Collect basic information from the rental application. This should include the applicant's name, former address and Social Insurance Number. Indicate on the application form that the tenant agrees to submit to a credit history check. This permission must be obtained before moving forward.
Should the applicant refuse permission for a credit check, consider the screening process a success and end communication with the individual. Honest tenants should not be bothered by a landlord's reasonable background investigation.
Arrange for a credit check using an online provider such as Equifax or TransUnion. These companies offer a single, basic credit report for around $20. By inputting information taken from the tenant's application, a landlord can receive a full credit score and history in a matter of minutes.
Open the final credit report, which can be received via download or email, usually in a pdf, for permanent storage.
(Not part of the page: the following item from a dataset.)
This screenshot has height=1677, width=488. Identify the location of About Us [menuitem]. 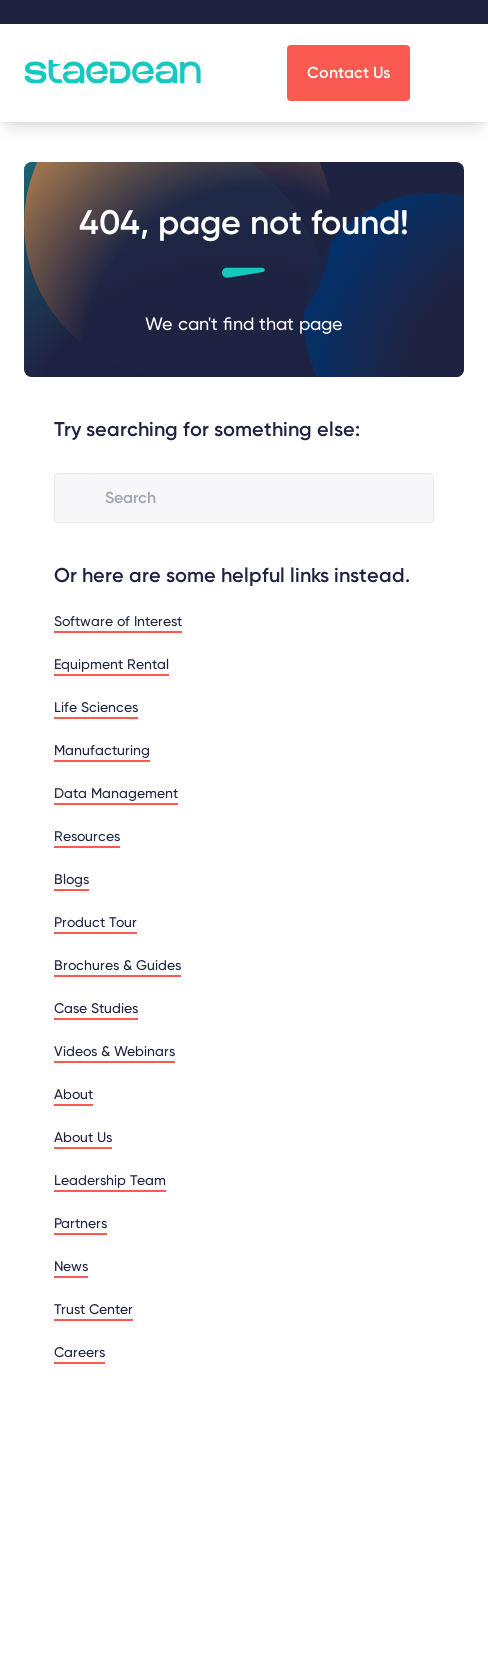
(83, 1137).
It is the landlord's responsibility to ensure that this information is secure and not made available to any person or business beyond the landlord-tenant relationship.
Examine the results. The credit report will indicate an applicant's financial and employment history and confirm personal identification. Records of any legal judgments, bankruptcies, collections, late payments and delinquent accounts occurring in the last seven years will be indicated.
Credit reports do not indicate pending court cases, eviction proceedings, arrests or criminal convictions. Information regarding due rent or late payments are only indicated where a previous landlord has reported the tenant to a credit agency.